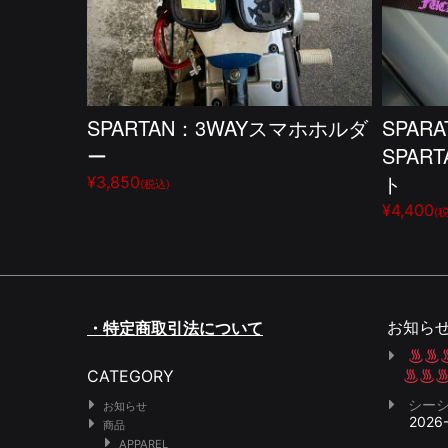
SPARTAN：3WAYスマホホルダ
SPARA
ー
SPAR
ト
¥3,850
(税込)
¥4,400
(
お知ら
・特定商取引法について
CATEGORY
シー
お知らせ
2026
商品
APPAREL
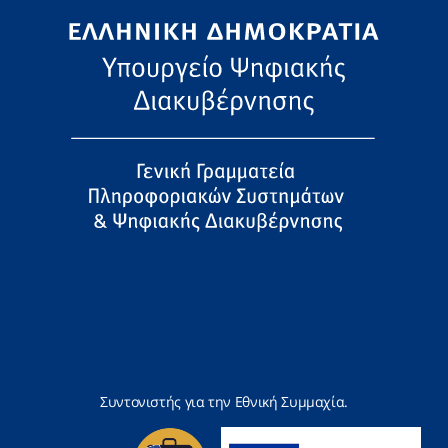
Συντονιστής για την Εθνική Συμμαχία.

+ + + + + + +

WORK ORDER:
Return the material as it stands. Leave out the pictures.

TASK RESULT:
SPARTAN：3WAYスマホホルダ
SPARA
ー
SPAR
ト
¥3,850
(税込)
¥4,400
(
お知ら
・特定商取引法について
CATEGORY
シー
お知らせ
2026
商品
APPAREL
Συντονιστής για την Εθνική Συμμαχία.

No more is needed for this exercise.